> I suppose it would be much harder for JITs and other dynamically generated code.
Which is... just about anything these days, I suppose? Half of the desktop apps are Electron, half of new CLI apps are in Node.JS, half of old CLI apps, including near-ubiquitous ones like git, are a random assortment of half a dozen scripting languages... I haven't actually counted it properly, but ad-hoc random sampling gives me an impression that a third of typical Linux distro userspace is in Python, and most of it not even compiled AOT.
But how many of those need binary translation? Common for two of those is that you just need a good V8 implementation for ARM to completely displace Rosetta 2. For git it's mostly bash which is interpreted and therefore can be one-shot transpiled, or even just compiled for arm natively since it's written in C.
The overlap of "is JIT" and "doesn't have a runtime for ARM" is overwhelmingly small. That's probably mostly because runtimes and JITs are opensourced, which mean you can just recompile them for the target. Rosetta 2 is more focused on the proprietary space where they don't often develop proprietary JIT runtimes.
This is about old apps that haven't been recompiled for ARM by the maker, no? If such a legacy app was built using Electron, it'll be Electron built for x64 and targeting x64 for its JIT. It doesn't really help if Electron ships an ARM runtime today, unless the OS uses it to replace the one shipped with the app - but then you may be breaking the app, if it relies on some old Electron behavior.
In the case of Python (specifically CPython, I'm ignoring PyPy), there is no dynamically generated machine code - CPython interprets without JIT. That's fairly common across most older scripting languages (Perl, Tcl, etc.).
The more common instances of JITs are, like you said, Electron/Node.js programs, Java programs, and the odd Ruby program. Anecdotally, I think Rust and Go are very common languages for new CLI apps, and I definitely have significantly more Rust and Go CLI apps than Node.js ones installed at the moment.

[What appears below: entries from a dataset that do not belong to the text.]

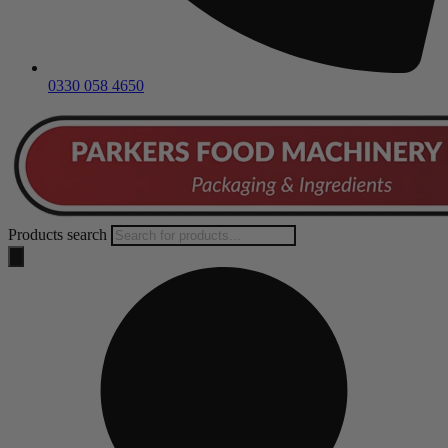
0330 058 4650
Products search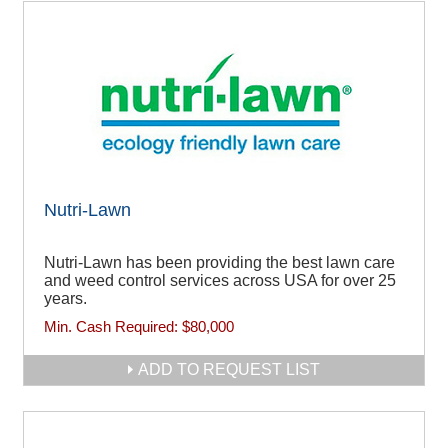
Nutri-Lawn
Nutri-Lawn has been providing the best lawn care
and weed control services across USA for over 25
years.
Min. Cash Required:
$80,000
ADD TO REQUEST LIST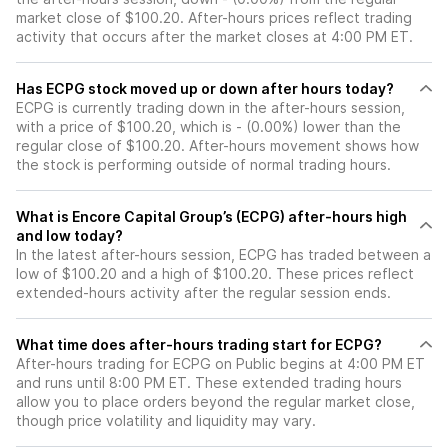
market close of $100.20. After-hours prices reflect trading
activity that occurs after the market closes at 4:00 PM ET.
Has ECPG stock moved up or down after hours today?
ECPG is currently trading down in the after-hours session,
with a price of $100.20, which is - (0.00%) lower than the
regular close of $100.20. After-hours movement shows how
the stock is performing outside of normal trading hours.
What is Encore Capital Group’s (ECPG) after-hours high
and low today?
In the latest after-hours session, ECPG has traded between a
low of $100.20 and a high of $100.20. These prices reflect
extended-hours activity after the regular session ends.
What time does after-hours trading start for ECPG?
After-hours trading for ECPG on Public begins at 4:00 PM ET
and runs until 8:00 PM ET. These extended trading hours
allow you to place orders beyond the regular market close,
though price volatility and liquidity may vary.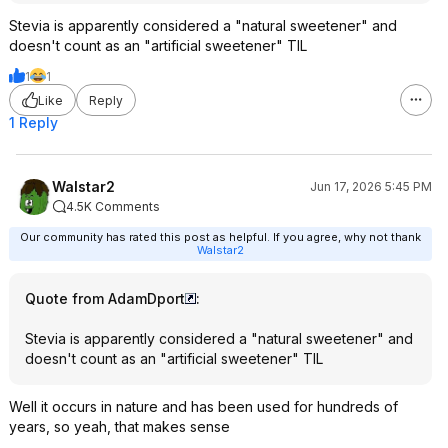
Stevia is apparently considered a "natural sweetener" and
doesn't count as an "artificial sweetener" TIL
1
1
Like
Reply
1 Reply
Walstar2
Jun 17, 2026 5:45 PM
4.5K Comments
Our community has rated this post as helpful. If you agree, why not thank
Walstar2
Quote from AdamDport
:
Stevia is apparently considered a "natural sweetener" and
doesn't count as an "artificial sweetener" TIL
Well it occurs in nature and has been used for hundreds of
years, so yeah, that makes sense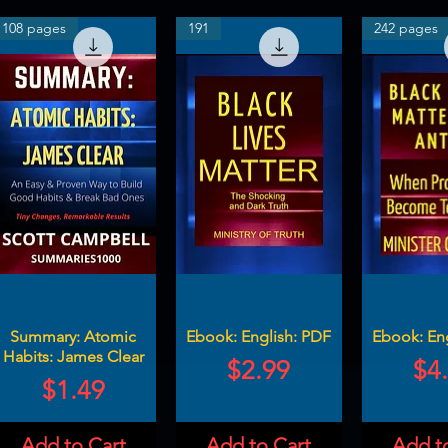
108 pages
191
242 pages
Summary: Atomic
Ebook: English: PDF
Ebook: En
Habits: James Clear
Price
Pri
$2.99
$4
Price
$1.49
Add to Cart
Add to Cart
Add t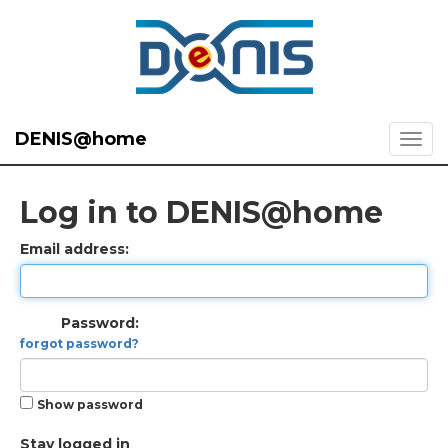
DENIS@home
Log in to DENIS@home
Email address:
Password:
forgot password?
Show password
Stay logged in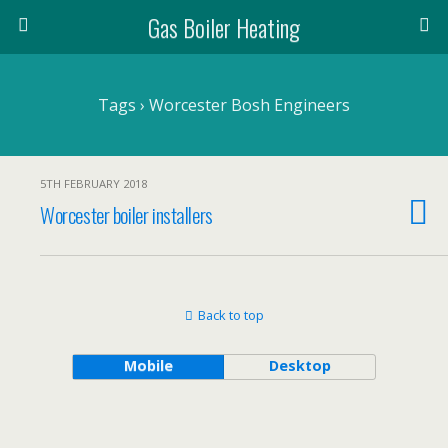
Gas Boiler Heating
Tags › Worcester Bosh Engineers
5TH FEBRUARY 2018
Worcester boiler installers
Back to top
Mobile
Desktop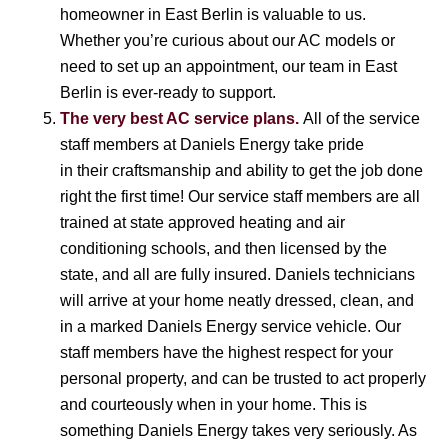
homeowner in East Berlin is valuable to us.
Whether you’re curious about our AC models or
need to set up an appointment, our team in East
Berlin is ever-ready to support.
The very best AC service plans.
All of the service
staff members at Daniels Energy take pride
in their craftsmanship and ability to get the job done
right the first time! Our service staff members are all
trained at state approved heating and air
conditioning schools, and then licensed by the
state, and all are fully insured. Daniels technicians
will arrive at your home neatly dressed, clean, and
in a marked Daniels Energy service vehicle. Our
staff members have the highest respect for your
personal property, and can be trusted to act properly
and courteously when in your home. This is
something Daniels Energy takes very seriously. As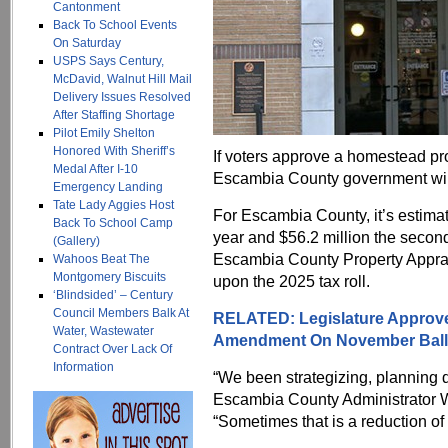
Cantonment
Back To School Events
On Saturday
USPS Says Century,
McDavid, Walnut Hill Mail
Delivery Issues Resolved
After Staffing Shortage
Pilot Emily Shelton
Honored With Sheriff’s
If voters approve a homestead p
Medal After I-10
Escambia County government will
Emergency Landing
Tate Lady Aggies Host
For Escambia County, it’s estimated
Back To School Camp
year and $56.2 million the second
(Gallery)
Escambia County Property Apprai
Wahoos Beat The
Montgomery Biscuits
upon the 2025 tax roll.
‘Blindsided’ – Century
Council Members Balk At
RELATED: Legislature Approve
Water, Wastewater
Amendment On November Ball
Contract Over Lack Of
Information
“We been strategizing, planning di
Escambia County Administrator 
“Sometimes that is a reduction of 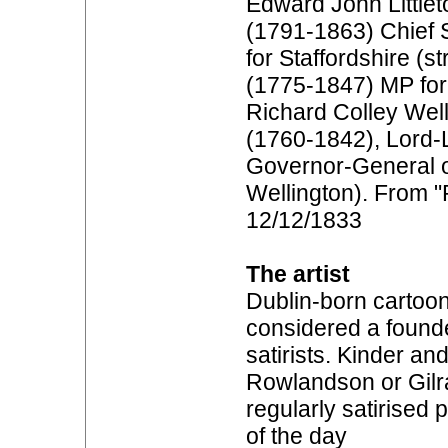
Edward John Littlet
(1791-1863) Chief S
for Staffordshire (s
(1775-1847) MP for 
Richard Colley Wel
(1760-1842), Lord-L
Governor-General of
Wellington). From "
12/12/1833
The artist
Dublin-born cartooni
considered a founder
satirists. Kinder an
Rowlandson or Gilr
regularly satirised
of the day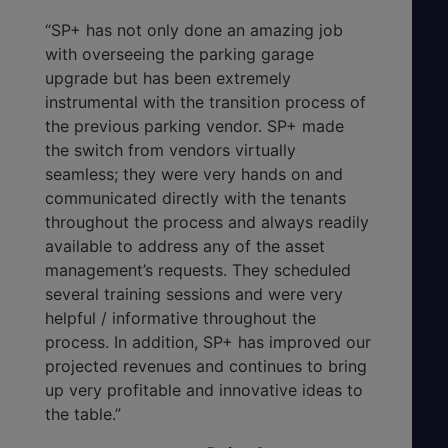
“SP+ has not only done an amazing job
with overseeing the parking garage
upgrade but has been extremely
instrumental with the transition process of
the previous parking vendor. SP+ made
the switch from vendors virtually
seamless; they were very hands on and
communicated directly with the tenants
throughout the process and always readily
available to address any of the asset
management’s requests. They scheduled
several training sessions and were very
helpful / informative throughout the
process. In addition, SP+ has improved our
projected revenues and continues to bring
up very profitable and innovative ideas to
the table.”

Which is... just about anything these days, I suppose? Half of the desktop apps are Electron, half of new CLI apps are in Node.JS, half of old CLI apps, including near-ubiquitous ones like git, are a random assortment of half a dozen scripting languages... I haven't actually counted it properly, but ad-hoc random sampling gives me an impression that a third of typical Linux distro userspace is in Python, and most of it not even compiled AOT.